En dépit des contestations du salarié, les pièces produites permettent d’établir la matérialité et le caractère sérieux du grief invoqué à l’encontre de M. [N], s’agissant d’un manquement grave à ses obligations de respect des règles d’hygiène et de sécurité alimentaire, de nature à engager la responsabilité de son employeur. Le salarié dont le licenciement repose sur une cause réelle et sérieuse sera en conséquence débouté de sa demande indemnitaire pour licenciement sans cause et sérieuse, par voie d’infirmation du jugement.
Sur les dommages-intérêts pour licenciement brutal et vexatoire
M. [N] qui s’est vu remettre la veille de la reprise de son poste une convocation à entretien préalable avec mise à pied conservatoire durant la procédure de licenciement, dont le bien fondé a été admis par la cour au regard de la gravité des faits qui lui étaient reprochés dans le domaine de la sécurité alimentaire, ne rapporte pas la preuve de circonstances de fait particulièrement abusives ou vexatoires dans lesquelles la relation de travail a pris fin.
Il sera en conséquence débouté de sa demande de dommages-intérêts pour licenciement brutal et vexatoire, par voie d’infirmation du jugement.
Sur les dommages-intérêts pour non-respect de la durée du travail
Les premiers juges ont alloué au salarié la somme de 1 500 euros pour non-respect des amplitudes de travail et de repos quotidien au motif que l’employeur avait laissé le salarié organiser librement ses journées et que ses horaires de travail excédaient les durées maximales quotidiennes de travail.

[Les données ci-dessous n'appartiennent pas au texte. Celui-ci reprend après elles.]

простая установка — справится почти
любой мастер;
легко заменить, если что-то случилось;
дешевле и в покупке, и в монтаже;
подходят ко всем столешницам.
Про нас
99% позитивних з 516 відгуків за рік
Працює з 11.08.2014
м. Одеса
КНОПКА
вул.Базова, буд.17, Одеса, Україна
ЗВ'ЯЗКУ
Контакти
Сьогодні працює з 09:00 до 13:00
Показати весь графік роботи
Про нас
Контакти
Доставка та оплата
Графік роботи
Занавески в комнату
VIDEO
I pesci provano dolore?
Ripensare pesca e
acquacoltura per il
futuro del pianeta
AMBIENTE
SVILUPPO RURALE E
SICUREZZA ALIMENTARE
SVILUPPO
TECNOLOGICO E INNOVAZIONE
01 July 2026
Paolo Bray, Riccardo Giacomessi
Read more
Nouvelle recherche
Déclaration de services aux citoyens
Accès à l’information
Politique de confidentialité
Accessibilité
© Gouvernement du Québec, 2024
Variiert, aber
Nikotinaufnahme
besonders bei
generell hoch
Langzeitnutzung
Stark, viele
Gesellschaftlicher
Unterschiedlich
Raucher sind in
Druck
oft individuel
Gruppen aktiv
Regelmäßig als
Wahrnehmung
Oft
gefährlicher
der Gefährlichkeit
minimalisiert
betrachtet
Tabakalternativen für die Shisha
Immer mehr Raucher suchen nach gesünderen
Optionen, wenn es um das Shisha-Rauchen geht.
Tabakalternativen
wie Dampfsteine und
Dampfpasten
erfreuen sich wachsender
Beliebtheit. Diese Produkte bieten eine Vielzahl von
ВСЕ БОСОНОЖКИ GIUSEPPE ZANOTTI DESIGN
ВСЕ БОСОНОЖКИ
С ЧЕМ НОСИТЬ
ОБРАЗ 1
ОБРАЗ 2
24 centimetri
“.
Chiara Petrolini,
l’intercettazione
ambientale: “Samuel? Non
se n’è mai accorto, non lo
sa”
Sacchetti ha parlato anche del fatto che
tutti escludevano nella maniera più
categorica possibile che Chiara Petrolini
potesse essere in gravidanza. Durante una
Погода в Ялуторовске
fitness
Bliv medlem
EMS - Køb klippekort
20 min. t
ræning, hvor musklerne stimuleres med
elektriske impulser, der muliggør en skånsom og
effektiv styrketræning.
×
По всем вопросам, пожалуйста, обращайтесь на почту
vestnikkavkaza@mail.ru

La société appelante demande l’infirmation du jugement en ce que M.[N] se contente d’affirmer le non-respect des dispositions relatives à l’amplitude de travail et au repos quotidien, sans en rapporter la preuve, que le salarié avait exigé de son employeur, qui a accepté dans un souci de souplesse, de concentrer ses heures de travail pour bénéficier de 3,5 jours de repos, de sorte qu’il est malvenu à en faire grief à la société.
Toutefois, il incombe à l’employeur, et non au salarié, de rapporter la preuve qu’il a bien satisfait à ses obligations en matière de respect des limites maximales de durée du travail quotidienne et de repos quotidien. En l’espèce, c’est à juste titre que les premiers juges ont constaté que les plannings du salarié faisaient apparaître une amplitude horaire excédant 10 heures par jour durant sa semaine de travail concentrée sur 4 jours. Peu importe que le salarié ait été à l’origine de l’aménagement de ses horaires de travail, l’employeur devant veiller au respect des règles impératives en matière de durée du travail et du repos quotidien. Le fait que M.[N] ne respectait pas les plannings et qu’il partait plus tôt à 19h45 au lieu de 20 heures, est sans incidence, l’employeur ayant l’obligation de veiller au respect des obligations impératives en matière de respect des durées de travail et de repos. Dans ces conditions, le jugement sera confirmé en ce qu’il a alloué au salarié la somme de 1 500 euros, justement évaluée, à titre de dommages-intérêts pour méconnaissance des règles sur la durée maximale de travail et de repos quotidien.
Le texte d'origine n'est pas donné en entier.